Had he managed to befriend Raine? She missed Kerlee’s jokes. She even missed Geist.
“So, of course we need to consider this as necessary,” Francene said softly. “We don’t know the future, and we need to be as prepared as possible.” Her lips twisted to the side as she regarded Jade. “It’s amazing that Lord Everett hasn’t forced you and Weston out in some public spectacle as a celebratory gesture. So enjoy that, if nothing else.”
Jade loosed a sharp, sarcastic laugh. “Probably because he’s smart enough to know that I’d purposefully throw a wrench in his gears.”
Francene smirked. “Quite likely, my dear. But right now you are quite important to his plans and to the lives of all of us.”
“Isn’t that a bit much to say?” Jade wrinkled her nose. She was more than a mere mechanic—she’d admit that much now—but to be told that she was that important just felt ...odd.

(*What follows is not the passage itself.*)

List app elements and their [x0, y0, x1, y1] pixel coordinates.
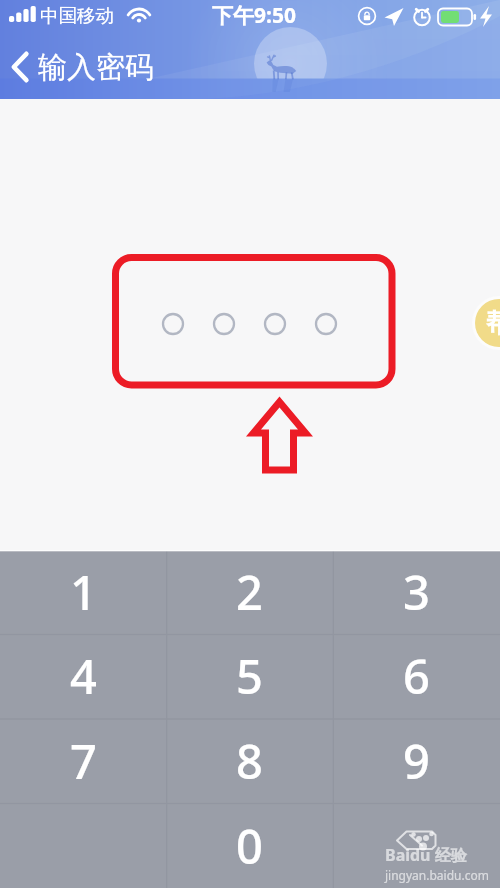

“Not at all.” Francene slid her mug forward and reached for her glass of water. She swirled it gently, watching the water nearly reach the rim. “If Everett were to fall as leader, the candidate we have now is a cutthroat and a brute, not one meant for strategy and tactics and warfare. We’d be much worse off as a kingdom, and the rest of the southern nations would suffer as well.” Her face fell. “Count Mendez had been Violet’s and my pick as someone who could replace Everett. Now that he’s gone…” She trailed off with a sigh.
Jade chewed on her lip. “What about you as a leader?”
Francene pressed her hand over her heart while she laughed. “Me? No, dear Jade. I am no ruler of nations. My work is in the shadows, in the whispers in the dark, and in the sweat in the sheets. I am no military tactician. You and Weston are our best gamble at this point.”
Jade’s tiny glimmer of hope fell and squashed on the ground. What hope was there? If she wanted her friends to live, she’d have to give them the best chance possible. Which meant a strong Aerugo. And a strong Aerugo needed an alliance with Doldra that would be publicly accepted as official. That meant she had no choice. She would have to marry Weston.